願わくば、副官の虚言だと思いたいが、この男が無事でいることがなによりの証拠である。
「ど、どうしよう! キャプテンが危ない……!」
先ほどまでは、なにが起こっているかわからないけど救出に行くつもりだった。
だが今は、事態を明確に理解している。
「慌てんじゃねぇよ、ベポ! 俺たちのすべきことは、変わらねぇだろうが!」
ローを助けるという目標は変わらない。
ただ、最悪の展開が現実のものとなってしまっただけだ。
ベポを叱りながらも、シャチの手のひらには汗がじわじわ滲んでいた。
「船長を助けに行く前に、倒さなきゃならねぇもんが増えたけどな。
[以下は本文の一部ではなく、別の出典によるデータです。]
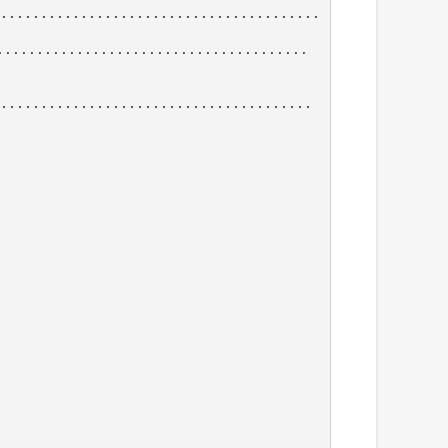
........................................
.....................................
.......................................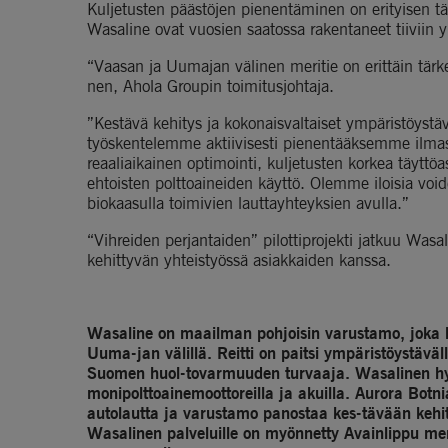
Kuljetusten päästöjen pienentäminen on erityisen tär
Wasaline ovat vuosien saatossa rakentaneet tiiviin y
“Vaasan ja Uumajan välinen meritie on erittäin tärk
nen, Ahola Groupin toimitusjohtaja.
”Kestävä kehitys ja kokonaisvaltaiset ympäristöystäv
työskentelemme aktiivisesti pienentääksemme ilma
reaaliaikainen optimointi, kuljetusten korkea täyttö
ehtoisten polttoaineiden käyttö. Olemme iloisia vo
biokaasulla toimivien lauttayhteyksien avulla.”
“Vihreiden perjantaiden” pilottiprojekti jatkuu Wasal
kehittyvän yhteistyössä asiakkaiden kanssa.
Wasaline on maailman pohjoisin varustamo, joka ku
Uuma-jan välillä. Reitti on paitsi ympäristöystäväl
Suomen huol-tovarmuuden turvaaja. Wasalinen hybr
monipolttoainemoottoreilla ja akuilla. Aurora Bot
autolautta ja varustamo panostaa kes-tävään kehity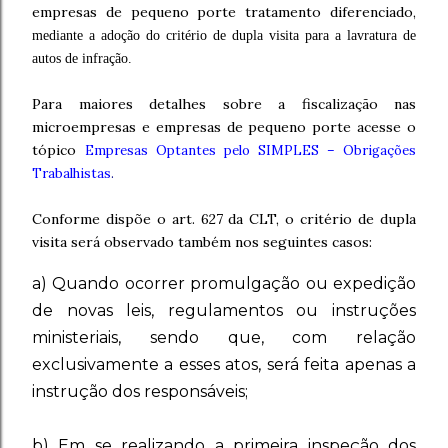
empresas de pequeno porte tratamento diferenciado,
mediante a adoção do critério de dupla visita para a lavratura de
autos de infração.
Para maiores detalhes sobre a fiscalização nas
microempresas e empresas de pequeno porte acesse o
tópico
Empresas Optantes pelo SIMPLES – Obrigações
Trabalhistas
.
Conforme dispõe o art. 627 da CLT, o critério de dupla
visita será observado também nos seguintes casos:
a) Quando ocorrer promulgação ou expedição
de novas leis, regulamentos ou instruções
ministeriais, sendo que, com relação
exclusivamente a esses atos, será feita apenas a
instrução dos responsáveis;
b) Em se realizando a primeira inspeção dos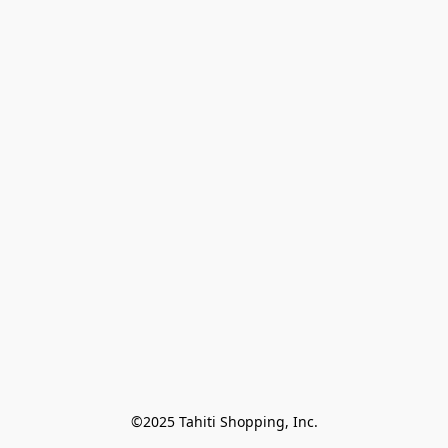
©2025 Tahiti Shopping, Inc.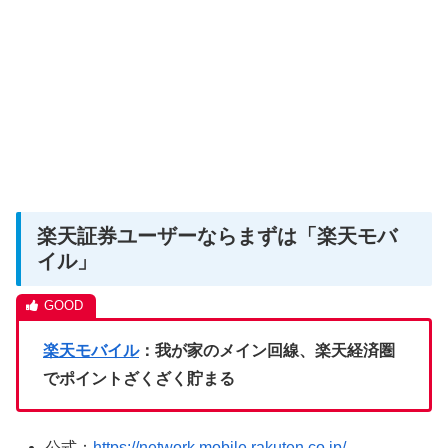
楽天証券ユーザーならまずは「楽天モバ
イル」
楽天モバイル
：我が家のメイン回線、楽天経済圏
でポイントざくざく貯まる
公式：
https://network.mobile.rakuten.co.jp/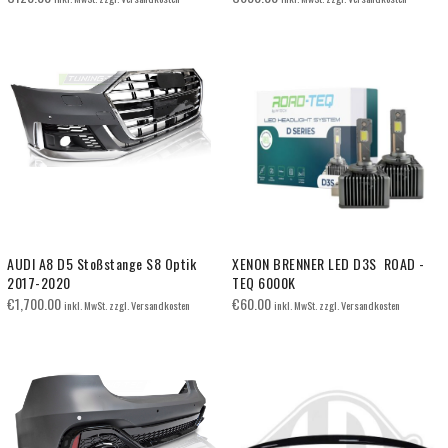
AUDI A8 D5 Stoßstange S8 Optik
XENON BRENNER LED D3S ROAD -
2017-2020
TEQ 6000K
€
1,700.00
€
60.00
inkl. MwSt. zzgl. Versandkosten
inkl. MwSt. zzgl. Versandkosten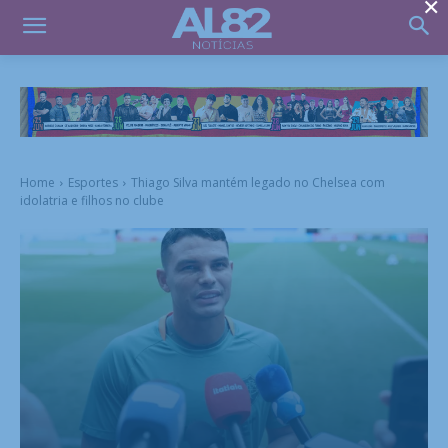
×
Home
Esportes
Thiago Silva mantém legado no Chelsea com
idolatria e filhos no clube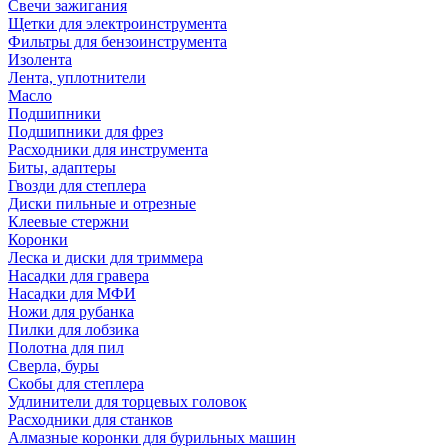
Свечи зажигания
Щетки для электроинструмента
Фильтры для бензоинструмента
Изолента
Лента, уплотнители
Масло
Подшипники
Подшипники для фрез
Расходники для инструмента
Биты, адаптеры
Гвозди для степлера
Диски пильные и отрезные
Клеевые стержни
Коронки
Леска и диски для триммера
Насадки для гравера
Насадки для МФИ
Ножи для рубанка
Пилки для лобзика
Полотна для пил
Сверла, буры
Скобы для степлера
Удлинители для торцевых головок
Расходники для станков
Алмазные коронки для бурильных машин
」
なににせよ、副官を倒さなければ先には進めない。
戦闘開始の合図が鳴った。
“剃”
六式のひとつである移動法で、一瞬のうちに距離をつめられる。
狙われたのは、動揺を見せたベポだった。
鋭い白刃が、白クマの首を切り離そうと煌めいた。
ガキン……!
「ぼさっとするな! 助けに行く俺らが先に死にました…じゃ、船長に言い訳できないッスよ!」
副官の重い斬撃を刀で受け止め、ペンギンがベポに喝を入れる。
「ア、アイアイ! ごめん、ペンギン。」
我に返ったベポが、すかさず素早い体術で応戦した。
だが、覇気使いとそうでない者とでは、戦闘において致命的な格差が生じてしまう。
「トラファルガーには辛酸を舐めさせられたが、貴様らごときに負けはせん!」
“指銃”
ズガン……!
たった一本の指がベポの肩に触れると、銃弾のように身体を貫いた。
「うぐ……ッ」
ツナギごと穴が空き、貫かれた肩から血が吹き出る。
クマの筋肉は人間の数十倍。
固い身体をいとも簡単に貫く六式。
「ベポ、下がれ!」
シャチが銃を構えて、副官に発砲する。
それと同時に、副官もシャチに向かって指を弾いた。
“撥”
別名 飛ぶ指銃とも呼ばれるその応用技は、撃ち放たれた銃弾をあっさりと吹き飛ばす。
この男の前では、ただの銃など、オモチャに等しかった。